Sunday, May 13, 2012

Final Prep for Eclipse Project

In the end our modest Kickstarter campaign for the quest to capture the glory of the May 2012 eclipse didn't get funded.  Wrapping in a tough year personally and professionally undercuts the resolve to make this happen.



Indeed, a variety of lesser goals have been shelved for the time being, but this one... its not something you elect to pursue later.  You either shoot it when the opportunity presents itself, or you don't.  Its the same reasoning that convinced me to go for it in the first place.  This is here, and this is now.  If you don't feel like it.  If you don't have the funds.  If your resources and process are strained to the breaking point.  In the end, if you don't do it, you don't get a do-over when things come together.  They MUST come together when the cosmos says so, or the opportunity to make a statement is gone, period.
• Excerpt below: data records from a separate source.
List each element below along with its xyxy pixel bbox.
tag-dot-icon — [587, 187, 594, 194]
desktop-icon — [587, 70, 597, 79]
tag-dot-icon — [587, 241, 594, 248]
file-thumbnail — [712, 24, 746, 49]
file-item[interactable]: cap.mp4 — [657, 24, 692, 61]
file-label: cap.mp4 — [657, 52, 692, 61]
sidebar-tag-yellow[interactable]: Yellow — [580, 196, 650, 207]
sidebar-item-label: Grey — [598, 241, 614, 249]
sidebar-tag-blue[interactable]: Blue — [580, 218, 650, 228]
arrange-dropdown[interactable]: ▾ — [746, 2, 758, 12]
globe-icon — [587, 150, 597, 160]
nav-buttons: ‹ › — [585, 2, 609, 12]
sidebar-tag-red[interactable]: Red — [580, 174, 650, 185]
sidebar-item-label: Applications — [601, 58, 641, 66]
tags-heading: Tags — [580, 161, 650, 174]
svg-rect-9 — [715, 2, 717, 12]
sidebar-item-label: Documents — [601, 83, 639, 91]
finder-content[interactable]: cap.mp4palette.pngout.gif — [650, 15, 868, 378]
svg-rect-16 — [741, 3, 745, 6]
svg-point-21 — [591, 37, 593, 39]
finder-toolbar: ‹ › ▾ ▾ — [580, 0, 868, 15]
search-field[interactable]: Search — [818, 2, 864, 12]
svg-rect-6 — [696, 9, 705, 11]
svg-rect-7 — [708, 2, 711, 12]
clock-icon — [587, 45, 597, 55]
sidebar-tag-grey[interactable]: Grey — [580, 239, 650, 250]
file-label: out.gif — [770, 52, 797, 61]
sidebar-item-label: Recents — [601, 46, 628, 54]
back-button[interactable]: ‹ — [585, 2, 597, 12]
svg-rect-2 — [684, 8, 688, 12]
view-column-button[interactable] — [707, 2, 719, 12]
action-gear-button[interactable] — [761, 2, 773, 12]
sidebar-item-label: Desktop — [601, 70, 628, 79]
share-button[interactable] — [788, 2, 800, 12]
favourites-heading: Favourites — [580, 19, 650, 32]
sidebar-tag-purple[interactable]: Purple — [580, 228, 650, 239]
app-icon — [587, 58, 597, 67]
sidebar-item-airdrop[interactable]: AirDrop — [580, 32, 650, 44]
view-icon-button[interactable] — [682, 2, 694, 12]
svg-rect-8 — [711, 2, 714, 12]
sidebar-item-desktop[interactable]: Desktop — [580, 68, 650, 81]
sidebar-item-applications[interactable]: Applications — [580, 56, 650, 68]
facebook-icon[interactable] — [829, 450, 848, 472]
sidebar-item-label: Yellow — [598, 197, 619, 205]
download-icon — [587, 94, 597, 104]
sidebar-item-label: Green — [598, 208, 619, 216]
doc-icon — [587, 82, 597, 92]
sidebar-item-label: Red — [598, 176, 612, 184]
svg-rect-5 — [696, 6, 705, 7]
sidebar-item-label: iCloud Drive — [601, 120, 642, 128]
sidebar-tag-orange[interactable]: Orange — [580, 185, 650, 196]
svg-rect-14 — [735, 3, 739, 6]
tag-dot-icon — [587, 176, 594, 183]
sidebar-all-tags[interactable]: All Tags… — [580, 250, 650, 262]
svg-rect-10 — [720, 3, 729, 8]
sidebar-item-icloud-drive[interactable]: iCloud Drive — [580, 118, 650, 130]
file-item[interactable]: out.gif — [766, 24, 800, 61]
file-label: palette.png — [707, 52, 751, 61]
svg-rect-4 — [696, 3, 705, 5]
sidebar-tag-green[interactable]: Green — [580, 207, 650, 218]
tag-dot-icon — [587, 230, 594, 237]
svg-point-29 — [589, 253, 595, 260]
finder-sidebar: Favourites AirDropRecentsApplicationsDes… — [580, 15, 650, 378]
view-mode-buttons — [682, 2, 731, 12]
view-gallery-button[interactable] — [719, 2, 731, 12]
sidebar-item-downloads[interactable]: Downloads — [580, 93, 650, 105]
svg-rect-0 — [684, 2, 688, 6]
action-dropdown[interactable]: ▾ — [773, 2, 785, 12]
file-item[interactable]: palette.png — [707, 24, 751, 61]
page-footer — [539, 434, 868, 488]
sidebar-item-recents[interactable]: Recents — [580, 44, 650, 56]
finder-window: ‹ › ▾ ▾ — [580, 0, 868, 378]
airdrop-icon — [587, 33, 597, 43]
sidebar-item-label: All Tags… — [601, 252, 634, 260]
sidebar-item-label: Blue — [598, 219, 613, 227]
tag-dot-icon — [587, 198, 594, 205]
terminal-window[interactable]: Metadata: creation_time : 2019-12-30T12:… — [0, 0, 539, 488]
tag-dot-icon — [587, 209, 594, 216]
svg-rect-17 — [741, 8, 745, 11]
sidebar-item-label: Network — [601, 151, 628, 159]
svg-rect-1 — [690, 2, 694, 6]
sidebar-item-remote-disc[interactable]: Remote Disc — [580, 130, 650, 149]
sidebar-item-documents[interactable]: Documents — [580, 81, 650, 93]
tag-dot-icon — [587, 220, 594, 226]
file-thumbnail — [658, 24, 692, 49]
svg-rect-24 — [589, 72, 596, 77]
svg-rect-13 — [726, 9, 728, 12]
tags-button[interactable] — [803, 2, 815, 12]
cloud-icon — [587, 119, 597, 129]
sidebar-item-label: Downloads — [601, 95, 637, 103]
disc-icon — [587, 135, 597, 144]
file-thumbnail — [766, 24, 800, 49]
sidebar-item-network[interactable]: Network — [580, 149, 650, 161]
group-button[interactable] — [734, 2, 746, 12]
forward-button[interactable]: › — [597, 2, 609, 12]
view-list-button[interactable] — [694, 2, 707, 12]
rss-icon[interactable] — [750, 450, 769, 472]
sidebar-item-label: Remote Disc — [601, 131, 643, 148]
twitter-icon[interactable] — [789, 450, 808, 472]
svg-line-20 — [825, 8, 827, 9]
So we're going anyway.  Its not the same team, but the shot is the same.  And the results, for better or worse, will be the same.

Final Preparations


An itinerary of what we're doing next weekend has been drafted -- a long day of location scouting on Saturday; final supplies and tweaks adjusted on Sunday.  A last minute scramble for a local model and a bevy of backups because prudence demands it, just like a prime location and a slew of backups.



My recurring anxiety is the premise of showing up to a pre-selected spot of suitably desolate landscape only to find a flash mob of eclipse groupies wandering through my field of view.  There is 600 feet of scrub brush between the end of my lens and the model and all it takes is for one groupie's head to block my view, let alone hundreds of them.
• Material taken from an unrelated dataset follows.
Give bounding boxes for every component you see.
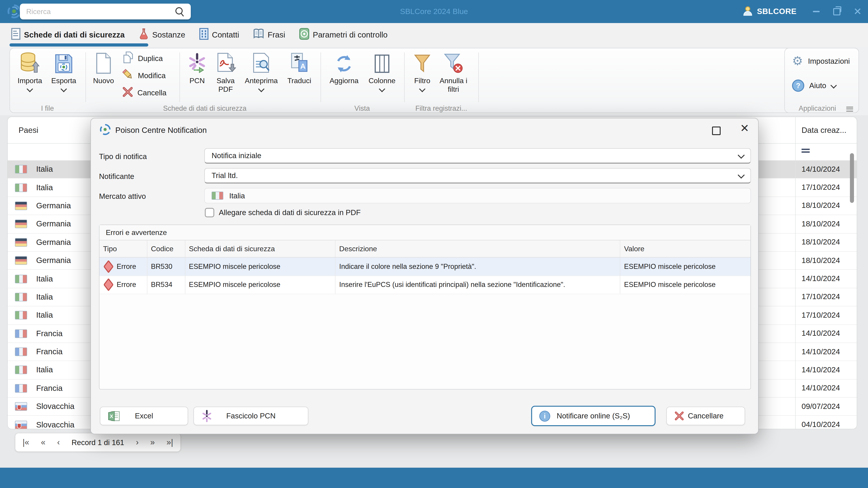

Weather too weighs in the back of my mind as a factor out of my control.  Wouldn't it be lovely if it rained or was overcast during the 4 minutes I have to shoot.
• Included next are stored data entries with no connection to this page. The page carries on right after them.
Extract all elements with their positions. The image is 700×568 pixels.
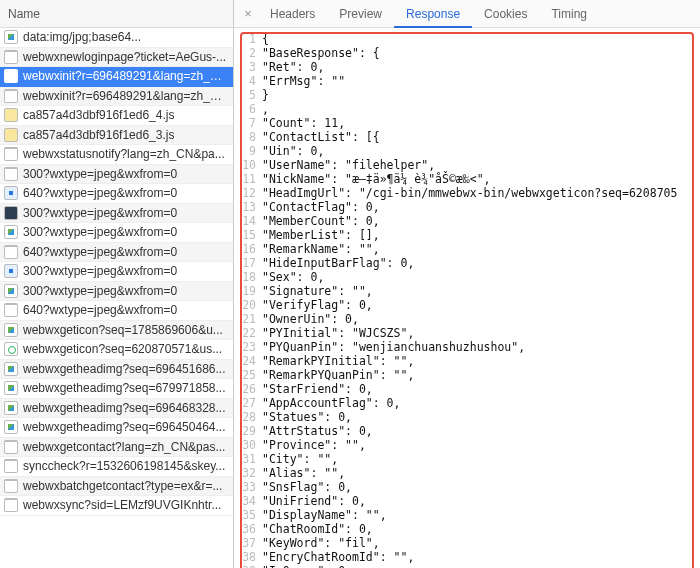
line-number: 21	[234, 312, 262, 326]
code-line: 11"NickName": "æ–‡ä»¶ä¼ è¾"åŠ©æ‰<",	[234, 172, 696, 186]
line-number: 11	[234, 172, 262, 186]
line-number: 10	[234, 158, 262, 172]
code-line: 6,	[234, 102, 696, 116]
request-list[interactable]: data:img/jpg;base64...webwxnewloginpage?…	[0, 28, 233, 568]
line-number: 5	[234, 88, 262, 102]
line-number: 23	[234, 340, 262, 354]
request-row[interactable]: data:img/jpg;base64...	[0, 28, 233, 48]
network-request-sidebar: Name data:img/jpg;base64...webwxnewlogin…	[0, 0, 234, 568]
request-row[interactable]: 300?wxtype=jpeg&wxfrom=0	[0, 262, 233, 282]
line-text: "ContactList": [{	[262, 130, 380, 144]
request-label: webwxgetheadimg?seq=696450464...	[23, 420, 226, 434]
code-line: 9"Uin": 0,	[234, 144, 696, 158]
request-row[interactable]: webwxinit?r=696489291&lang=zh_C...	[0, 67, 233, 87]
file-icon	[4, 89, 18, 103]
line-number: 3	[234, 60, 262, 74]
code-line: 32"Alias": "",	[234, 466, 696, 480]
tab-preview[interactable]: Preview	[327, 0, 394, 28]
line-text: "Signature": "",	[262, 284, 373, 298]
line-text: "UserName": "filehelper",	[262, 158, 435, 172]
line-text: "ChatRoomId": 0,	[262, 522, 373, 536]
request-row[interactable]: 300?wxtype=jpeg&wxfrom=0	[0, 165, 233, 185]
line-text: "BaseResponse": {	[262, 46, 380, 60]
request-label: 300?wxtype=jpeg&wxfrom=0	[23, 284, 177, 298]
line-number: 29	[234, 424, 262, 438]
close-icon[interactable]: ×	[238, 6, 258, 21]
file-icon	[4, 69, 18, 83]
code-line: 16"RemarkName": "",	[234, 242, 696, 256]
response-tabbar: × HeadersPreviewResponseCookiesTiming	[234, 0, 700, 28]
code-line: 18"Sex": 0,	[234, 270, 696, 284]
line-text: "Alias": "",	[262, 466, 345, 480]
line-number: 2	[234, 46, 262, 60]
file-icon	[4, 186, 18, 200]
request-row[interactable]: webwxbatchgetcontact?type=ex&r=...	[0, 477, 233, 497]
request-row[interactable]: webwxstatusnotify?lang=zh_CN&pa...	[0, 145, 233, 165]
line-number: 15	[234, 228, 262, 242]
request-row[interactable]: 300?wxtype=jpeg&wxfrom=0	[0, 204, 233, 224]
line-text: "PYQuanPin": "wenjianchuanshuzhushou",	[262, 340, 525, 354]
code-line: 34"UniFriend": 0,	[234, 494, 696, 508]
request-row[interactable]: webwxgetcontact?lang=zh_CN&pas...	[0, 438, 233, 458]
request-row[interactable]: webwxgetheadimg?seq=696451686...	[0, 360, 233, 380]
file-icon	[4, 225, 18, 239]
request-row[interactable]: webwxgetheadimg?seq=696468328...	[0, 399, 233, 419]
request-row[interactable]: ca857a4d3dbf916f1ed6_4.js	[0, 106, 233, 126]
request-row[interactable]: webwxsync?sid=LEMzf9UVGIKnhtr...	[0, 496, 233, 516]
request-row[interactable]: webwxgeticon?seq=620870571&us...	[0, 340, 233, 360]
line-number: 8	[234, 130, 262, 144]
line-text: "AttrStatus": 0,	[262, 424, 373, 438]
request-label: webwxbatchgetcontact?type=ex&r=...	[23, 479, 222, 493]
file-icon	[4, 284, 18, 298]
request-label: ca857a4d3dbf916f1ed6_3.js	[23, 128, 174, 142]
line-number: 17	[234, 256, 262, 270]
line-text: "Count": 11,	[262, 116, 345, 130]
code-line: 1{	[234, 32, 696, 46]
response-body-panel[interactable]: 1{2"BaseResponse": {3"Ret": 0,4"ErrMsg":…	[234, 28, 700, 568]
request-row[interactable]: 300?wxtype=jpeg&wxfrom=0	[0, 223, 233, 243]
code-line: 37"KeyWord": "fil",	[234, 536, 696, 550]
tab-headers[interactable]: Headers	[258, 0, 327, 28]
request-row[interactable]: webwxgetheadimg?seq=696450464...	[0, 418, 233, 438]
code-line: 4"ErrMsg": ""	[234, 74, 696, 88]
request-row[interactable]: ca857a4d3dbf916f1ed6_3.js	[0, 126, 233, 146]
request-row[interactable]: webwxnewloginpage?ticket=AeGus-...	[0, 48, 233, 68]
line-text: "DisplayName": "",	[262, 508, 387, 522]
request-row[interactable]: 640?wxtype=jpeg&wxfrom=0	[0, 243, 233, 263]
line-text: "SnsFlag": 0,	[262, 480, 352, 494]
line-text: "Ret": 0,	[262, 60, 324, 74]
code-line: 5}	[234, 88, 696, 102]
line-number: 22	[234, 326, 262, 340]
sidebar-header-name[interactable]: Name	[0, 0, 233, 28]
code-line: 2"BaseResponse": {	[234, 46, 696, 60]
line-number: 19	[234, 284, 262, 298]
code-line: 10"UserName": "filehelper",	[234, 158, 696, 172]
code-line: 31"City": "",	[234, 452, 696, 466]
code-line: 17"HideInputBarFlag": 0,	[234, 256, 696, 270]
file-icon	[4, 245, 18, 259]
request-label: 300?wxtype=jpeg&wxfrom=0	[23, 264, 177, 278]
line-text: "MemberList": [],	[262, 228, 380, 242]
tab-cookies[interactable]: Cookies	[472, 0, 539, 28]
request-row[interactable]: synccheck?r=1532606198145&skey...	[0, 457, 233, 477]
request-label: webwxinit?r=696489291&lang=zh_C...	[23, 89, 227, 103]
request-row[interactable]: 640?wxtype=jpeg&wxfrom=0	[0, 301, 233, 321]
line-number: 4	[234, 74, 262, 88]
request-row[interactable]: 640?wxtype=jpeg&wxfrom=0	[0, 184, 233, 204]
code-line: 29"AttrStatus": 0,	[234, 424, 696, 438]
request-row[interactable]: webwxinit?r=696489291&lang=zh_C...	[0, 87, 233, 107]
tab-response[interactable]: Response	[394, 0, 472, 28]
request-row[interactable]: webwxgetheadimg?seq=679971858...	[0, 379, 233, 399]
request-row[interactable]: webwxgeticon?seq=1785869606&u...	[0, 321, 233, 341]
code-line: 39"IsOwner": 0	[234, 564, 696, 568]
main-panel: × HeadersPreviewResponseCookiesTiming 1{…	[234, 0, 700, 568]
line-number: 16	[234, 242, 262, 256]
file-icon	[4, 30, 18, 44]
code-line: 26"StarFriend": 0,	[234, 382, 696, 396]
tab-timing[interactable]: Timing	[539, 0, 599, 28]
code-line: 14"MemberCount": 0,	[234, 214, 696, 228]
code-line: 13"ContactFlag": 0,	[234, 200, 696, 214]
line-number: 28	[234, 410, 262, 424]
request-row[interactable]: 300?wxtype=jpeg&wxfrom=0	[0, 282, 233, 302]
line-number: 18	[234, 270, 262, 284]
For these issues, I am at the mercy of good fortune.  For all others, I have my logistical background as a former engineer to lean on for all manner of contingency planning.

Among the Critical Tools -- the Lowly Paperclip


The idea to capture a shot of grandeur is to put the model inside the eclipse.  Anyone who's ever tried to shoot someone in context to the moon or a sunset knows how small these titan celestial bodies are in relation to a person.  Just a small glowing bubble the size of a balloon, at best.  But for a truly eye-popping shot, it needs to be HUGE.  The trick is not to make the moon bigger, because you can't.  Instead, you push the person further away -- much further.  600 feet further in fact.  And without a tape measure it can be kind of hard to know how far that is.

Except if you use a standard office paperclip.  It turns out the moon fits in the end of a paperclip held at arm's length.  That's how big the eclipse will be.  And that's how big a person needs to be to be the size of the moon.  So you hold the paperclip out and keep walking away until they're just that small.  A good 600 feet as it turns out.

And once you do that, you understand why such a gargantuan lens is needed to get anything more than a tiny spec in the distance.

Only a week away at this point.  Woohoo.

Dario
SolArt Project
INFINI Boudoir

1 comment:

  1. Good luck Dario! I look forward to seeing your shots!